'İki tarafı idare eden Pakistan'
Abone olUsame bin Ladin'in bulunup öldürüldüğü ülkenin Pakistan, mevkiinin ise Pakistan ordusuna bağlı önemli bir merkezin yanı başında olması, kafalarda soru işaretleri uyandırdı.
CIA Başkanı Leon Panetta, Usame bin Ladin'in Pakistan'da
öldürüldüğü operasyona hazırlanırlarken, Pakistanlı yetkililerle
bilgi paylaşmadıklarını, çünkü bin Ladin'e operasyon hakkında
önceden bilgi sızdırılmasını istemediklerini söyledi.
ABD'nin Pakistan'a duyduğu güven eksikliği, İslamabad hükümeti tarafından reddedidli.
Fakat Usame bin Ladin'in yıllardır Pakistan'da, hem de önemli bir garnizon kentinde nasıl saklanmayı nasıl becerdiği konusunda ciddi soru işaretleri var.
İngiltere'nin Independent gazetesi Pakistan meselesini başyazısına taşıyor.

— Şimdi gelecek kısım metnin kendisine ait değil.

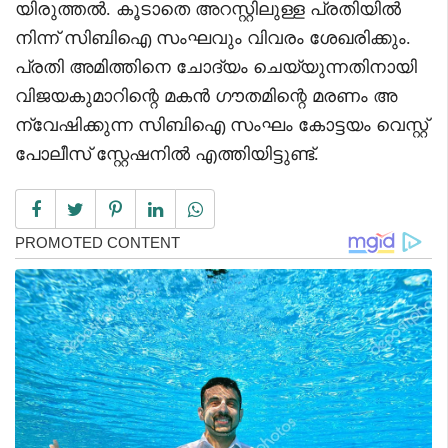
യിരുത്തല്‍. കൂടാതെ അറസ്റ്റിലുള്ള പ്രതിയിൽ
നിന്ന് സിബിഐ സംഘവും വിവരം ശേഖരിക്കും.
പ്രതി അമിത്തിനെ ചോദ്യം ചെയ്യുന്നതിനായി
വിജയകുമാറിന്റെ മകൻ ഗൗതമിന്റെ മരണം അ
ന്വേഷിക്കുന്ന സിബിഐ സംഘം കോട്ടയം വെസ്റ്റ്
പോലീസ് സ്റ്റേഷനിൽ എത്തിയിട്ടുണ്ട്.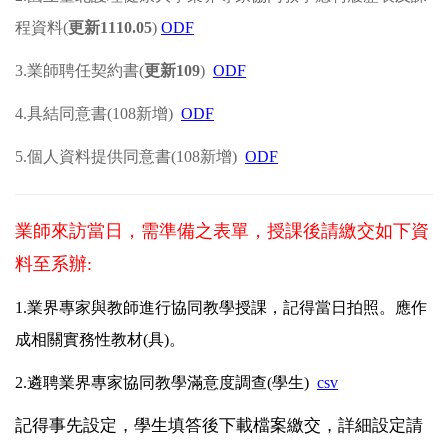
程資料(
更新1110.05
)
ODF
3.
業師聘任契約書(
更新109
)
ODF
4.
具結同意書(108新增)
ODF
5.
個人資料提供同意書(108新增)
ODF
業師來訪當日，需準備之表單，授課後請繳交如下資
料至系辦:
1.
業界專家與教師進行協同教學授課，記得當日拍照。應作
成相關實務性教材(具)。
2.
遴聘業界專家協同教學滿意度調查(學生)
csv
記得事先設定，學生填答後下載檔案繳交，詳細設定請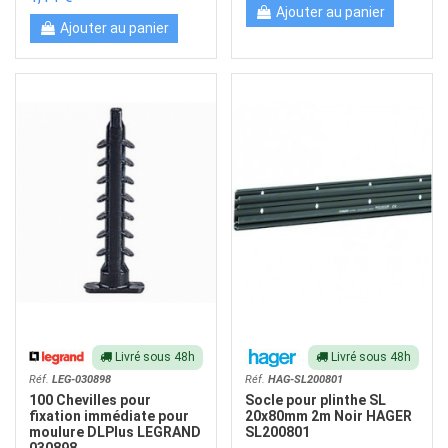
Ajouter au panier
Ajouter au panier
Livré sous 48h
Livré sous 48h
Réf.
LEG-030898
Réf.
HAG-SL200801
100 Chevilles pour
Socle pour plinthe SL
fixation immédiate pour
20x80mm 2m Noir HAGER
moulure DLPlus LEGRAND
SL200801
030898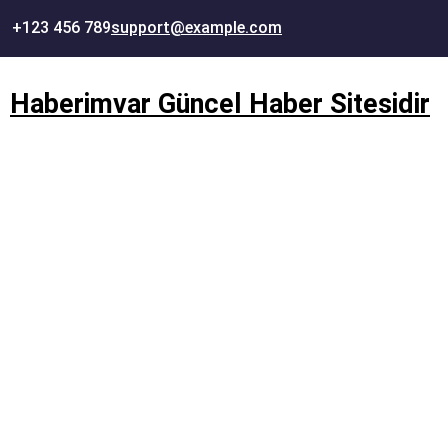
İçeriğe
+123 456 789
support@example.com
geç
Haberimvar Güncel Haber Sitesidir
Ankara toptan temizlik mal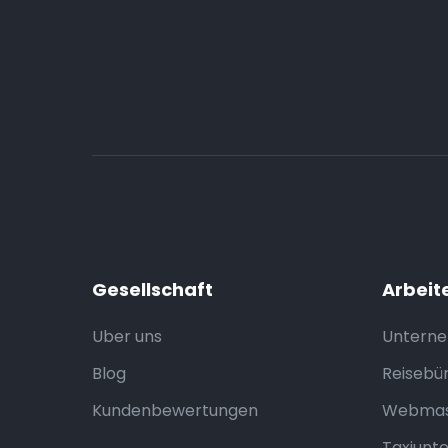
Gesellschaft
Arbeit
Uber uns
Untern
Blog
Reisebü
Kundenbewertungen
Webmas
Taxiunt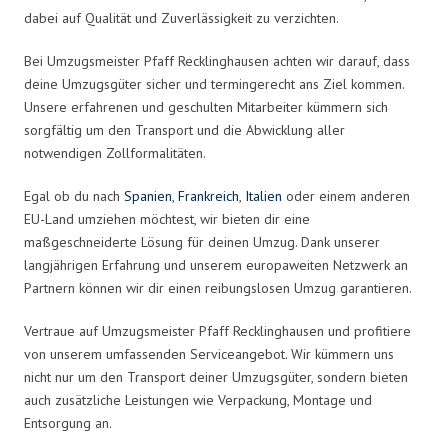
dabei auf Qualität und Zuverlässigkeit zu verzichten.
Bei Umzugsmeister Pfaff Recklinghausen achten wir darauf, dass
deine Umzugsgüter sicher und termingerecht ans Ziel kommen.
Unsere erfahrenen und geschulten Mitarbeiter kümmern sich
sorgfältig um den Transport und die Abwicklung aller
notwendigen Zollformalitäten.
Egal ob du nach
Spanien
,
Frankreich
,
Italien
oder einem anderen
EU-Land umziehen möchtest, wir bieten dir eine
maßgeschneiderte Lösung für deinen Umzug. Dank unserer
langjährigen Erfahrung und unserem europaweiten Netzwerk an
Partnern können wir dir einen reibungslosen Umzug garantieren.
Vertraue auf Umzugsmeister Pfaff Recklinghausen und profitiere
von unserem umfassenden Serviceangebot. Wir kümmern uns
nicht nur um den Transport deiner Umzugsgüter, sondern bieten
auch zusätzliche Leistungen wie Verpackung, Montage und
Entsorgung an.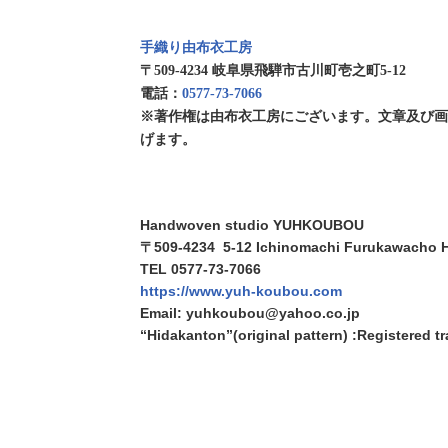
手織り由布衣工房
〒509-4234 岐阜県飛騨市古川町壱之町5-12
電話：
0577-73-7066
※著作権は由布衣工房にございます。文章及び
げます。
Handwoven studio YUHKOUBOU
〒509-4234 5-12 Ichinomachi Furukawacho H
TEL 0577-73-7066
https://www.yuh-koubou.com
Email: yuhkoubou@yahoo.co.jp
“Hidakanton”(original pattern) :Registered 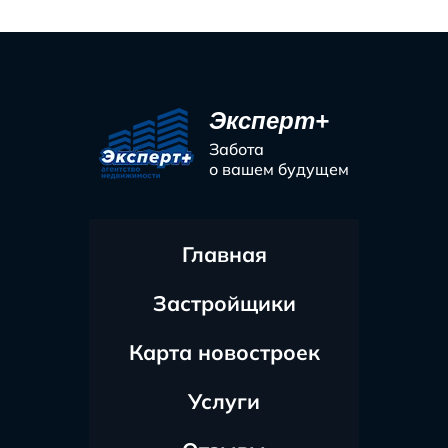
Эксперт+
Забота
о вашем будущем
Главная
Застройщики
Карта новостроек
Услуги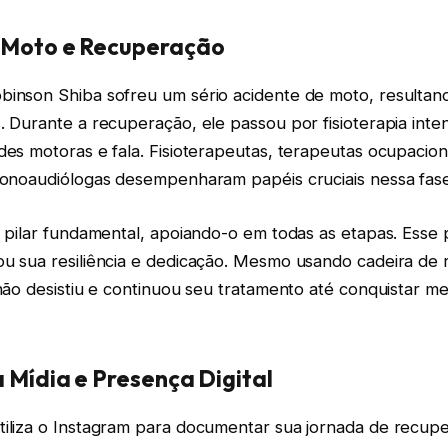
 Moto e Recuperação
binson Shiba sofreu um sério acidente de moto, resulta
. Durante a recuperação, ele passou por fisioterapia inte
des motoras e fala. Fisioterapeutas, terapeutas ocupacion
 fonoaudiólogas desempenharam papéis cruciais nessa fase
m pilar fundamental, apoiando-o em todas as etapas. Esse
ou sua resiliência e dedicação. Mesmo usando cadeira de 
 não desistiu e continuou seu tratamento até conquistar me
a Mídia e Presença Digital
tiliza o Instagram para documentar sua jornada de recup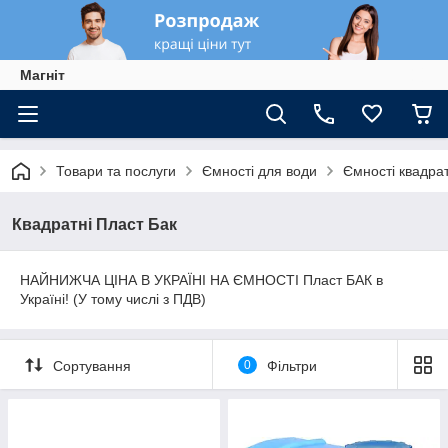
Магніт
Товари та послуги
Ємності для води
Ємності квадрат
Квадратні Пласт Бак
НАЙНИЖЧА ЦІНА В УКРАЇНІ НА ЄМНОСТІ Пласт БАК в
Україні! (У тому числі з ПДВ)
Сортування
0
Фільтри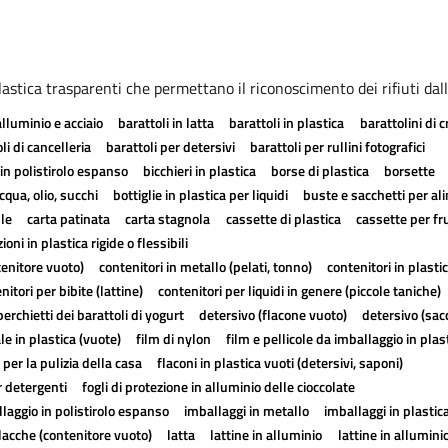
.
astica trasparenti che permettano il riconoscimento dei rifiuti dall
alluminio e acciaio
barattoli in latta
barattoli in plastica
barattolini di 
li di cancelleria
barattoli per detersivi
barattoli per rullini fotografici
in polistirolo espanso
bicchieri in plastica
borse di plastica
borsette
cqua, olio, succhi
bottiglie in plastica per liquidi
buste e sacchetti per al
lle
carta patinata
carta stagnola
cassette di plastica
cassette per fr
ioni in plastica rigide o flessibili
tenitore vuoto)
contenitori in metallo (pelati, tonno)
contenitori in plasti
nitori per bibite (lattine)
contenitori per liquidi in genere (piccole taniche)
erchietti dei barattoli di yogurt
detersivo (flacone vuoto)
detersivo (sac
ale in plastica (vuote)
film di nylon
film e pellicole da imballaggio in plas
 per la pulizia della casa
flaconi in plastica vuoti (detersivi, saponi)
r detergenti
fogli di protezione in alluminio delle cioccolate
laggio in polistirolo espanso
imballaggi in metallo
imballaggi in plastic
lacche (contenitore vuoto)
latta
lattine in alluminio
lattine in allumini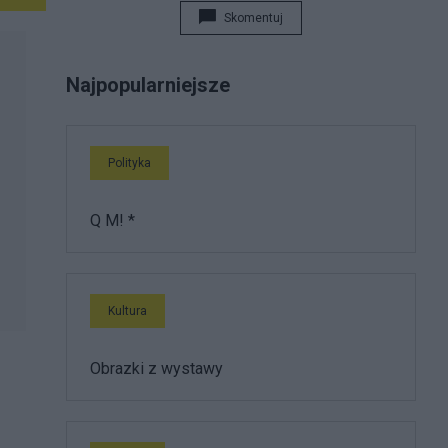
Skomentuj
Najpopularniejsze
Polityka
Q M! *
Kultura
Obrazki z wystawy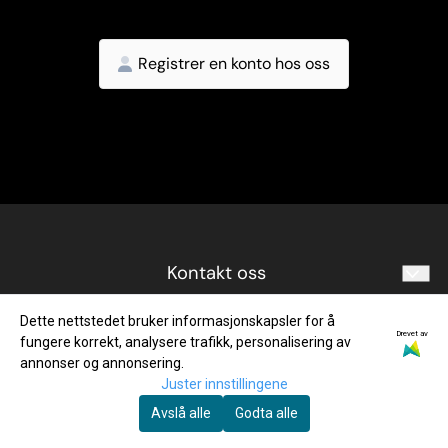
Er du en ny kunde?
Registrer en konto hos oss
Kontakt oss
Besøk oss
butikk@offtrack.no
Dette nettstedet bruker informasjonskapsler for å
Drevet av
+47 738 738 80
fungere korrekt, analysere trafikk, personalisering av
Åpningstider
Vegamot 4B
annonser og annonsering.
7049 TRONDHEIM
Juster innstillingene
Vi tar i mot kunder på hverdager
Avslå alle
Godta alle
12:00 - 16:30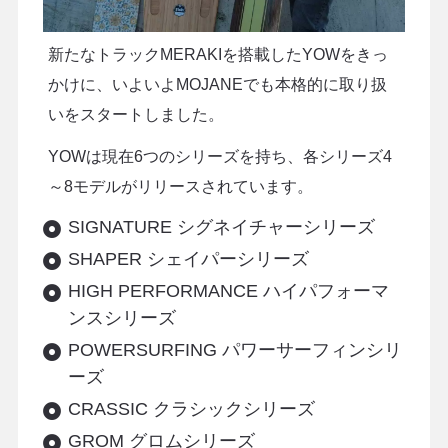
新たなトラックMERAKIを搭載したYOWをきっ
かけに、いよいよMOJANEでも本格的に取り扱
いをスタートしました。
YOWは現在6つのシリーズを持ち、各シリーズ4
～8モデルがリリースされています。
SIGNATURE シグネイチャーシリーズ
SHAPER シェイパーシリーズ
HIGH PERFORMANCE ハイパフォーマ
ンスシリーズ
POWERSURFING パワーサーフィンシリ
ーズ
CRASSIC クラシックシリーズ
GROM グロムシリーズ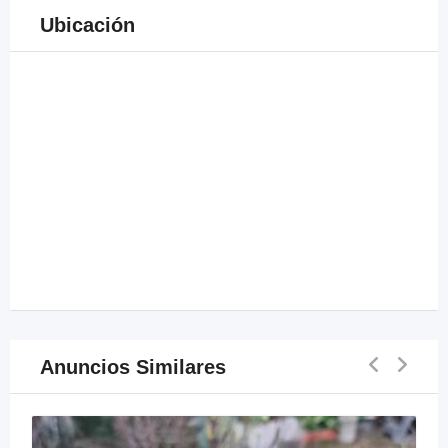
Ubicación
Anuncios Similares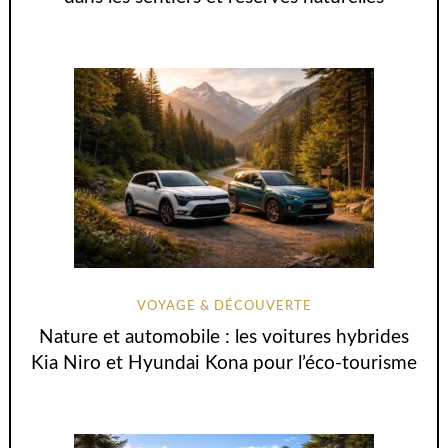
VOYAGE & DÉCOUVERTE
Nature et automobile : les voitures hybrides
Kia Niro et Hyundai Kona pour l’éco-tourisme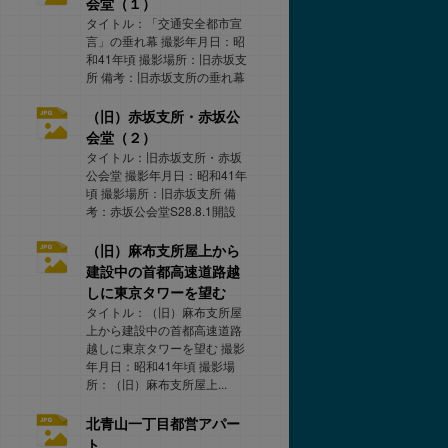
会堂（１）
タイトル：「交通安全都市宣
言」の垂れ幕 撮影年月日：昭
和41年頃 撮影場所：旧赤坂支
所 備考：旧赤坂支所の垂れ幕
（旧）赤坂支所・赤坂公
会堂（２）
タイトル：旧赤坂支所・赤坂
公会堂 撮影年月日：昭和41年
頃 撮影場所：旧赤坂支所 備
考：赤坂公会堂S28.8.1開設
（旧）麻布支所屋上から
建設中の首都高速道路越
しに東京タワーを望む
タイトル：（旧）麻布支所屋
上から建設中の首都高速道路
越しに東京タワーを望む 撮影
年月日：昭和41年頃 撮影場
所：（旧）麻布支所屋上...
北青山一丁目都営アパー
ト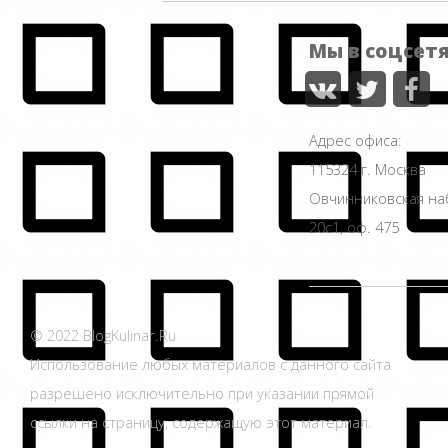
Мы в соцсет
Адрес офиса:
115324 г. Москва
Овчинниковская н
20с1, оф. 475
© 2022 BlogKulinar.Ru
Использование любых материалов с данного сайта
разрешено исключительно при указании прямой
ссылки на страницу, содержащую этот материал.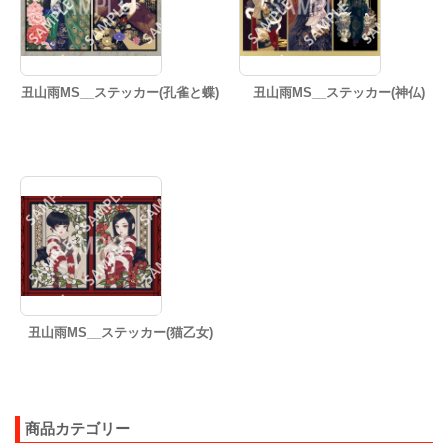
丑山雨MS__ステッカー(孔雀と蝶)
丑山雨MS__ステッカー(神仏)
丑山雨MS__ステッカー(猫乙女)
商品カテゴリー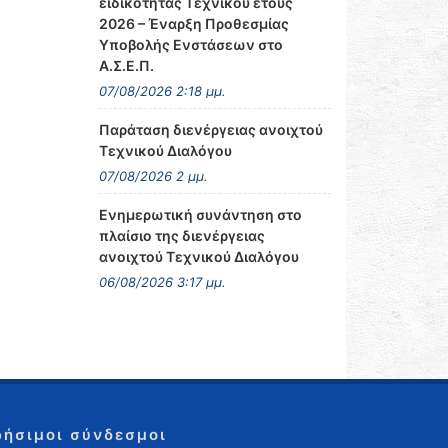
ειδικότητας Τεχνικού έτους
2026 – Έναρξη Προθεσμίας
Υποβολής Ενστάσεων στο
Α.Σ.Ε.Π.
07/08/2026 2:18 μμ.
Παράταση διενέργειας ανοιχτού
Τεχνικού Διαλόγου
07/08/2026 2 μμ.
Ενημερωτική συνάντηση στο
πλαίσιο της διενέργειας
ανοιχτού Τεχνικού Διαλόγου
06/08/2026 3:17 μμ.
ρήσιμοι σύνδεσμοι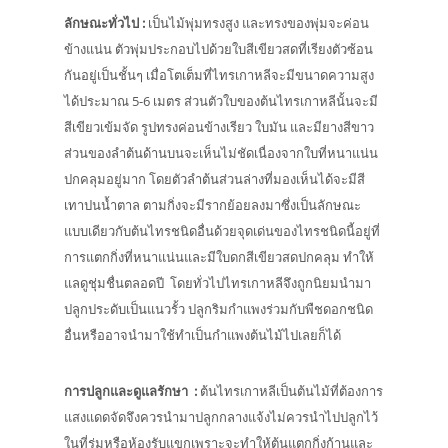
ลักษณะทั่วไป
:
เป็นไม้พุ่มทรงสูง และทรงของพุ่มจะค่อน
ข้างแน่น ตัวพุ่มประกอบไปด้วยใบสีเขียวสดที่เรียงตัวซ้อน
กันอยู่เป็นชั้นๆ เมื่อโตเต็มที่ไทรเกาหลีจะมีขนาดความสูง
ได้ประมาณ 5-6 เมตร ส่วนตัวใบของต้นไทรเกาหลีนั้นจะมี
สีเขียวเข้มจัด รูปทรงค่อนข้างเรียว ใบมัน และมียางสีขาว
ส่วนของลำต้นด้านบนจะเห็นไม่ชัดเนื่องจากใบที่หนาแน่น
ปกคลุมอยู่มาก โดยตัวลำต้นส่วนล่างที่มองเห็นได้จะมีสี
เทาปนน้ำตาล ตามกิ่งจะมีรากย้อยลงมาซึ่งเป็นลักษณะ
แบบเดียวกับต้นไทรชนิดอื่นด้วยจุดเด่นของไทรชนิดนี้อยู่ที่
การแตกกิ่งที่หนาแน่นและมีใบดกสีเขียวสดปกคลุม ทำให้
แลดูชุ่มชื่นตลอดปี โดยทั่วไปไทรเกาหลีจึงถูกนิยมนำมา
ปลูกประดับเป็นแนวรั้ว ปลูกริมกำแพงร่วมกับพืชดอกชนิด
อื่นหรืออาจนำมาใช้ทำเป็นกำแพงต้นไม้ไปเลยก็ได้
การปลูกและดูแลรักษา
:
ต้นไทรเกาหลีเป็นต้นไม้ที่ต้องการ
แสงแดดจัดจึงควรนำมาปลูกกลางแจ้งไม่ควรนำไปปลูกไว้
ในที่ร่มหรือห้องรับแขกเพราะจะทำให้ต้นแตกกิ่งก้านและ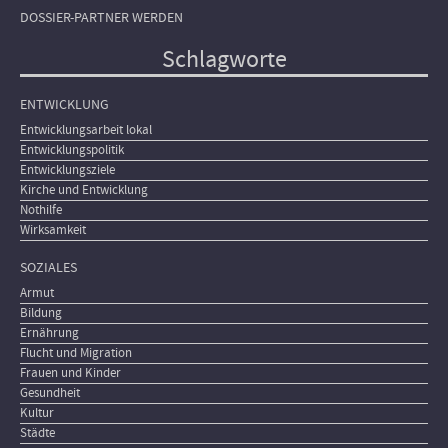
DOSSIER-PARTNER WERDEN
Schlagworte
ENTWICKLUNG
Entwicklungsarbeit lokal
Entwicklungspolitik
Entwicklungsziele
Kirche und Entwicklung
Nothilfe
Wirksamkeit
SOZIALES
Armut
Bildung
Ernährung
Flucht und Migration
Frauen und Kinder
Gesundheit
Kultur
Städte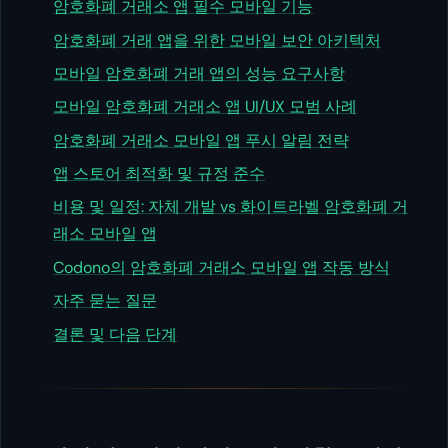
암호화폐 거래소 앱 필수 모바일 기능
암호화폐 거래 앱을 위한 모바일 보안 아키텍처
모바일 암호화폐 거래 앱의 성능 요구사항
모바일 암호화폐 거래소 앱 UI/UX 모범 사례
암호화폐 거래소 모바일 앱 푸시 알림 전략
앱 스토어 최적화 및 규정 준수
비용 및 일정: 자체 개발 vs 화이트라벨 암호화폐 거
래소 모바일 앱
Codono의 암호화폐 거래소 모바일 앱 작동 방식
자주 묻는 질문
결론 및 다음 단계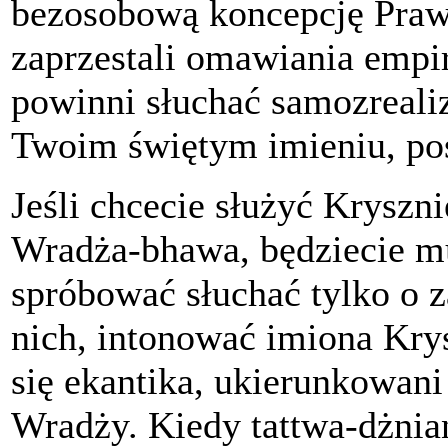
bezosobową koncepcję Prawd
zaprzestali omawiania empi
powinni słuchać samozreal
Twoim świętym imieniu, pos
Jeśli chcecie służyć Kryszn
Wradża-bhawa, będziecie mu
spróbować słuchać tylko o 
nich, intonować imiona Krysz
się ekantika, ukierunkowani 
Wradży. Kiedy tattwa-dżnian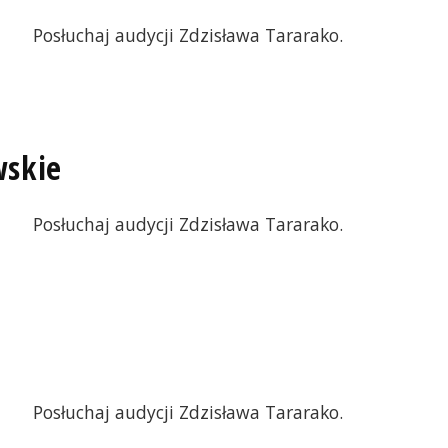
Posłuchaj audycji Zdzisława Tararako.
wskie
Posłuchaj audycji Zdzisława Tararako.
Posłuchaj audycji Zdzisława Tararako.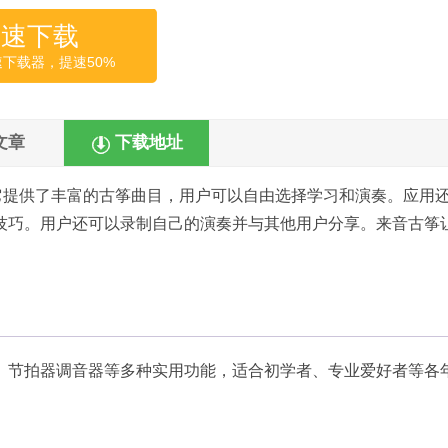
高速下载
速下载器，提速50%
文章
下载地址
它提供了丰富的古筝曲目，用户可以自由选择学习和演奏。应用
技巧。用户还可以录制自己的演奏并与其他用户分享。来音古筝
、节拍器调音器等多种实用功能，适合初学者、专业爱好者等各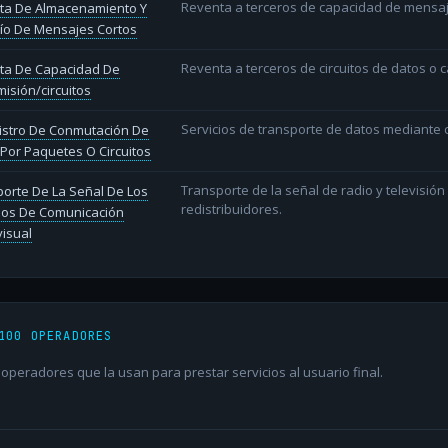
Reventa a terceros de capacidad de mensaj
ta De Almacenamiento Y
ío De Mensajes Cortos
Reventa a terceros de circuitos de datos o 
ta De Capacidad De
isión/circuitos
Servicios de transporte de datos mediante c
istro De Conmutación De
Por Paquetes O Circuitos
Transporte de la señal de radio y televisió
orte De La Señal De Los
redistribuidores.
ios De Comunicación
isual
100 OPERADORES
peradores que la usan para prestar servicios al usuario final.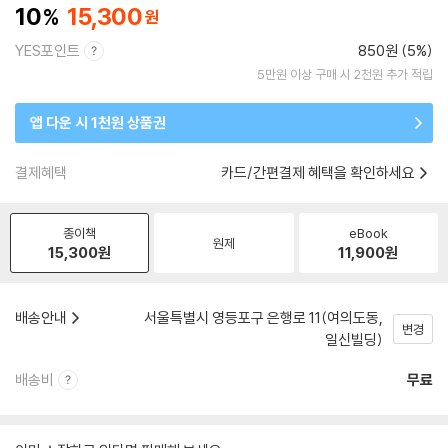
10
15,300
YES포인트
850원 (5%)
5만원 이상 구매 시 2천원 추가 적립
앱 다운 시 1천원 상품권
결제혜택
카드/간편결제 혜택을 확인하세요
종이책
eBook
원제
15,300
원
11,900
원
배송안내
서울특별시 영등포구 은행로 11(여의도동,
변경
일신빌딩)
배송비
무료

Gazete, bin Ladin'in Pakistan'ın en önemli askeri akademisinden
sadece birkaç yüz metre uzakta istihbaratın, ordunun ya da sivil
yetkililerin ruhu duymadan yaşadığına inanmanın zorluğuna dikkat
çekerken, Batı'nın yıllardır Pakistan'ın ''iki tarafı birden idare
etmesine'', gönülsüz de olsa Afganistan'daki desteği nedeniyle göz
yumduğunu kaydediyor.
Pakistan'a yalnızca ABD, yılda 2 milyar doları askeri olmak üzere 9 milyar dolar yardım sağlıyor.
Independent, İslamcı teröre en fazla kurban veren ülkelerden olan Pakistan'da radikallere yönelik halk desteğinin yüksek olduğunu anımsatarak, ''El Kaide için, nükleer silahlı Pakistan, çorak Afganistan'dan daha büyük bir ödül olacaktır.'' diyor.
Pakistan'da koalisyonun parçalı ve kırılgan, ekonominin krizde, Taliban'ın intihar saldırılarının da devam etmekte olduğunu kaydeden Independent, şu noktaların altını çiziyor:
''Bin Ladin sonrası baskılar, Washington'u hükümeti bir kenara bırakarak işini doğrudan ülkenin en güçlü kurumu orduyla görmeye sevkedebilir. Bu hata olacaktır. Yapılması gereken, bir yandan hükümete terörle mücadele ederken demokratik değerleri öne çıkarması, yolsuzlukla mücadele edip modern bir vergi sistemi ve yasalarda dine karşı işlenen suçlarla ilgili hükümleri reformdan geçirmesi için baskı yaparken, bir yandan da destek vermektir.''
Independent, bu bağlamda, dokuz yaş altındaki çocukların yüzde 40'ının eğitim olanaklarından yoksun olduğu ülkeye İngiltere'nin eğitim yardımlarını artırma girişimini yerinde buluyor.